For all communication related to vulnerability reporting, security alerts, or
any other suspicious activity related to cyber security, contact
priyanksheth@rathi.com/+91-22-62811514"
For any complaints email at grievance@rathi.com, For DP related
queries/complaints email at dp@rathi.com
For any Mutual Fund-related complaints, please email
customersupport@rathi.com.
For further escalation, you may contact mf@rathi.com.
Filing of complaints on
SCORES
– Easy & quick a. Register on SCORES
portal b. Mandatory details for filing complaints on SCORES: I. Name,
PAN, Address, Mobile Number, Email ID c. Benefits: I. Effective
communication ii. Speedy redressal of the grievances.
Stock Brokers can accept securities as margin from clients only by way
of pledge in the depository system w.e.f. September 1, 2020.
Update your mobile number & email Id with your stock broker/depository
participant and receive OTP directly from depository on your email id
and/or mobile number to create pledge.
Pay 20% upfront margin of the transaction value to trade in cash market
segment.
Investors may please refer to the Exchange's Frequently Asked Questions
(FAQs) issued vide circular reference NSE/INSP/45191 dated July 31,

--

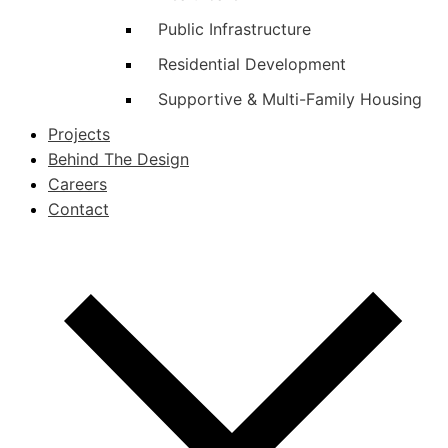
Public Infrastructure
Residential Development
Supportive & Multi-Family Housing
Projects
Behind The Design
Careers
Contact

# TASK BRIEF:
Only one stretch of the records above is wanted: the lines between the one holding "For all communication" and the one holding "queries/complaints email at dp@rathi.com", inclusive, reproduced exactly.

# SOLUTION TO THIS TASK:
For all communication related to vulnerability reporting, security alerts, or
any other suspicious activity related to cyber security, contact
priyanksheth@rathi.com/+91-22-62811514"
For any complaints email at grievance@rathi.com, For DP related
queries/complaints email at dp@rathi.com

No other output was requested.